The experiments of Libet (2004), which showed that neural activity associated with a decision precedes awareness of the decision, have been widely interpreted as challenging the notion of free will. The covert assumption here is that consciousness equates with the self or person, and so if the person is the chooser, then consciousness is the chooser. But the capacity to choose does not depend on consciousness doing the choosing. As argued here, it is more ideationally consistent to say that it is the whole system in context that chooses. Consciousness is the monitoring of a small subset of the selecting.

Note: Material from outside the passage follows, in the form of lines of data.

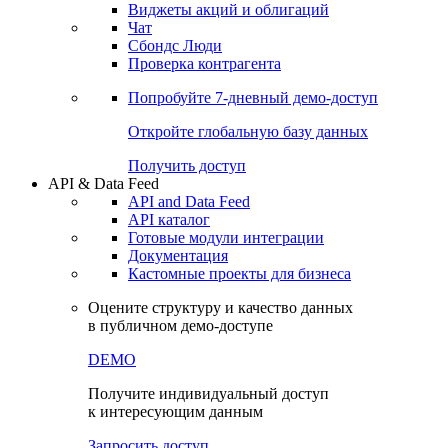
Виджеты акций и облигаций
Чат
Сбондс Люди
Проверка контрагента
Попробуйте
7-дневный
демо-доступ
Откройте глобальную базу данных
Получить доступ
API & Data Feed
API and Data Feed
API каталог
Готовые модули интеграции
Документация
Кастомные проекты для бизнеса
Оцените структуру и качество данных
в публичном демо-доступе
DEMO
Получите индивидуальный доступ
к интересующим данным
Запросить доступ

Consciousness and decision-making are distinct phenomena, and ‘unconscious’ decisions are decisions nonetheless.
The values that have motivated humans to see consciousness as the agent of behaviour, as the controller rather than as the monitoring of personal experience, include the desire to see individual humans as self-determined, and the complementary fear that humans might be more determined rather than determining.
This fear came to the fore in the rejection of Behaviourism, the construal of ‘externally observable behavioural responses as functions of environmental stimuli’, with ‘mental states either ignored or redefined in stimulus–response terms’.[1] In the 1930s and 1940s, the experiments of Skinner demonstrated how rewards and punishments shape behaviour, challenging the notion of free will.[2] As Boden (1995: 149) put it, Skinner’s behaviourism implied that “the environment”, not “autonomous man” is in control (Skinner 1971: 21). By contrast, the model of behaviour presented here locates the rôle of reward and punishment within a larger perspective of choice and biological–semiotic co-evolution, elucidating some of the dimensions excluded by behaviourist models.
The unqualified belief that humans[3] have the “power” to choose freely serves an interpersonal function. By construing individuals as agents of their own behaviour, it fixes moral responsibility with the individual. On the one hand, this contributes to social stability, since agents of disorder can be identified and removed from society. But, on the other hand, it blames unequal individuals equally, and absolves the community from being responsible for those who “choose” to fail.
Footnotes:
[1] Macquarie Dictionary (1992: 157).
[2] See, for example, Slater (2004).
[3] Legal systems typically qualify this to adults “of sound mind”.